Giuseppe Maria Bonzanigo heralded from a family of wood-carvers in Asti, and in 1773, he began working for the Savoy family. Over the course of the following decades, he produced countless pieces of furniture and other decorative objects for the Palazzo Reale in Turin, including chairs, benches, beds, mirrors, and ornamental panels, as well as for the royal residences at Rivoli, Venaria and Govone.
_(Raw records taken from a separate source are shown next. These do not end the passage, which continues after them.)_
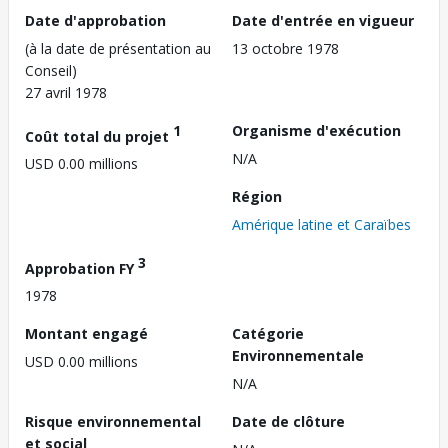
Date d'approbation
Date d'entrée en vigueur
(à la date de présentation au
13 octobre 1978
Conseil)
27 avril 1978
1
Organisme d'exécution
Coût total du projet
N/A
USD 0.00 millions
Région
Amérique latine et Caraïbes
3
Approbation FY
1978
Montant engagé
Catégorie
Environnementale
USD 0.00 millions
N/A
Risque environnemental
Date de clôture
et social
Working with teams of architects and assistants, Bonzanigo was commissioned to furnish entire rooms in the palaces of the Savoy, with a particularly fine example being the State Rooms at Stupinigi. Stylistically, his work marked a departure from Franco-Piedmontese traditions of inlay and marquetry cabinet-making in favour of a greater use of carving. Bonzanigo embraced elegant neoclassical forms, and his works are distinguished by a profusion of finely carved garlands, emblems and trophies carrying complex symbolic and allegorical significance. 

In 1787, Bonzanigo was appointed wood-carver for Victor-Amadeus III. When Piedmont was conquered by Napoleon, Bonzanigo’s reputation grew further, overshadowing that of many of his colleagues, and in 1808 he exhibited at the Salon de Paris. Upon the return of the Savoy family in 1815, he was reinstated as royal sculptor. As a sculptor Bonzanigo is perhaps best remembered for his small bas-relief portraits in light wood or ivory, which, set in their refined frames, evoke the cameo and wax silhouettes of the eighteenth century.